I grew up an “army brat,” meaning I moved around a lot because my dad was in the military. I was born in Monterey, CA, moved to Washington D.C., Chicago, Ill, Boise, ID, and Salt Lake City, UT.

On my own, I ventured out to Florida to intern at Disneyworld. I did have an experience when I was 18 that helped prepare me for bigger challenges ahead. I wanted to move to Germany so I said goodbye to my high school boyfriend and flew there to be a nanny. My boyfriend and I planned to be married when I came home from Germany (he was going to serve a mission while I was gone). Lots of people make good nannies, but I didn’t and was kicked out five days later.

Upon arriving home, I discovered my boyfriend had another girlfriend (he couldn’t wait for me for five days?!) and I was so amazingly upset. I laid on the floor of my room crying until I vomited. I lost 11 pounds in a matter of days. I didn’t want to blame God (God is such an easy target when things go wrong in our life) so I prayed for help. I made myself get off the floor and go to church on Sunday. I didn’t want to. But for some reason, people at church kept asking me to do things.
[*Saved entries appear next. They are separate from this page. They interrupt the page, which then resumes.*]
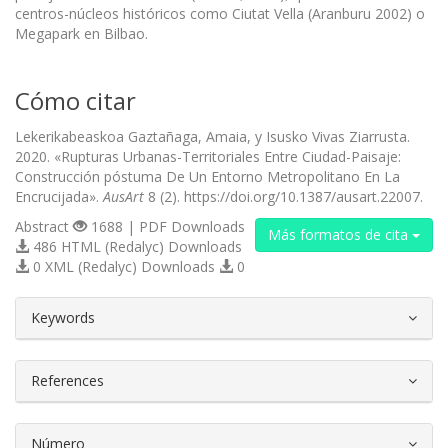
centros-núcleos históricos como Ciutat Vella (Aranburu 2002) o
Megapark en Bilbao.
Cómo citar
Lekerikabeaskoa Gaztañaga, Amaia, y Isusko Vivas Ziarrusta.
2020. «Rupturas Urbanas-Territoriales Entre Ciudad-Paisaje:
Construcción póstuma De Un Entorno Metropolitano En La
Encrucijada».
AusArt
8 (2). https://doi.org/10.1387/ausart.22007.
Abstract
1688 | PDF Downloads
Más formatos de cita
486 HTML (Redalyc) Downloads
0 XML (Redalyc) Downloads
0
##plugins.themes.bootstrap3.article.d
Keywords
References
Número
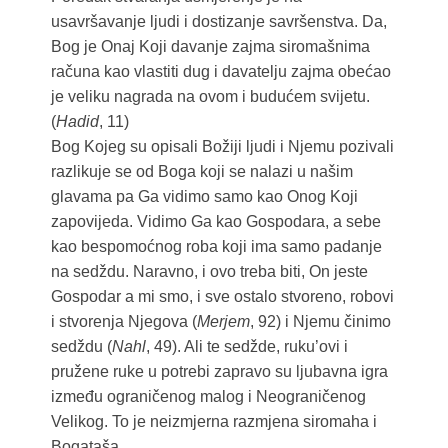
usavršavanje ljudi i dostizanje savršenstva. Da,
Bog je Onaj Koji davanje zajma siromašnima
računa kao vlastiti dug i davatelju zajma obećao
je veliku nagrada na ovom i budućem svijetu.
(
Hadid
, 11)
Bog Kojeg su opisali Božiji ljudi i Njemu pozivali
razlikuje se od Boga koji se nalazi u našim
glavama pa Ga vidimo samo kao Onog Koji
zapovijeda. Vidimo Ga kao Gospodara, a sebe
kao bespomoćnog roba koji ima samo padanje
na sedždu. Naravno, i ovo treba biti, On jeste
Gospodar a mi smo, i sve ostalo stvoreno, robovi
i stvorenja Njegova (
Merjem
, 92) i Njemu činimo
sedždu (
Nahl
, 49). Ali te sedžde, ruku’ovi i
pružene ruke u potrebi zapravo su ljubavna igra
između ograničenog malog i Neograničenog
Velikog. To je neizmjerna razmjena siromaha i
Bogataša.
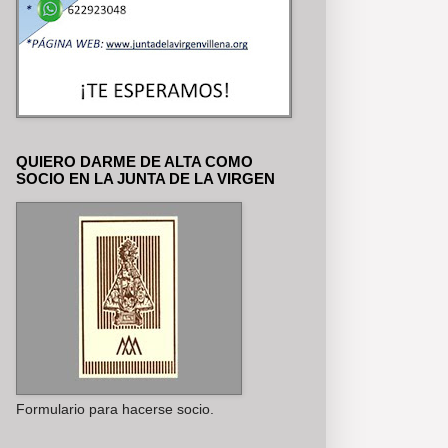
QUIERO DARME DE ALTA COMO
SOCIO EN LA JUNTA DE LA VIRGEN
Formulario para hacerse socio.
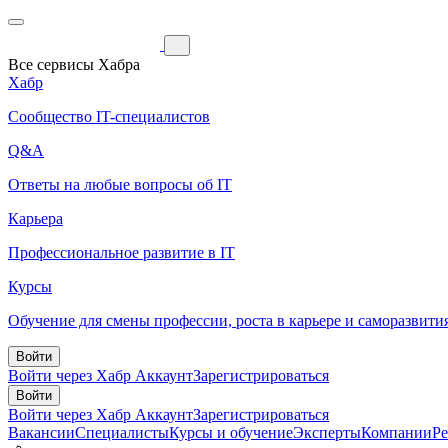
Все сервисы Хабра
Хабр
Сообщество IT-специалистов
Q&A
Ответы на любые вопросы об IT
Карьера
Профессиональное развитие в IT
Курсы
Обучение для смены профессии, роста в карьере и саморазвити
Войти
Войти через Хабр Аккаунт
Зарегистрироваться
Войти
Войти через Хабр Аккаунт
Зарегистрироваться
Вакансии
Специалисты
Курсы и обучение
Эксперты
Компании
Р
One person asked me to be the “official” chorister for one class. I was asked to be the president of the smaller young single adults group for my area and someone else asked me to be the president of the larger group of young single adults for a much larger area. I was also asked to direct a roadshow for my church.

I went home from church with four different callings, or jobs, and a new knowledge of how to combat sadness and how God answers prayers. It was working through those new jobs that kept me faithful, happy, and in touch with people and not sobbing on the floor of my bedroom and vomiting. I was able to make it through that very sad time of being kicked out of Germany and dumped by my boyfriend. William Blake said it best, “I sought myself and myself I could not see. I sought my God and my God alluded me. I sought my brother and found all three.” I knew what to do when my life hit hard times – focus on serving others. God doesn’t give us Goliath trials without first giving us opportunities to fight and conquer a smaller lion or a bear (Sam 17!) This knowledge helped me when I was paralyzed. Without the use of the muscles in my hands, stomach, back, or legs, I felt useless. But I remembered fighting my lion and bear when I was kicked out of Germany and dumped and applied the same knowledge.

I began serving in a local elementary school and discovered a love for myself, my new body, and my wheelchair. I then joined the Utah wheelchair rugby team, went back and graduated college, got married, and went to Ms. Wheelchair America and won the Spirit Award – while there, I had a platform, a short description of who I was and what I stood for. It was “Creating a new reality through service.” We all have new realities, hard times, disappointments, and more that surprise us. But if we take the focus off ourselves and put it on someone else, we’ll discover that it’s actually us that comes into focus.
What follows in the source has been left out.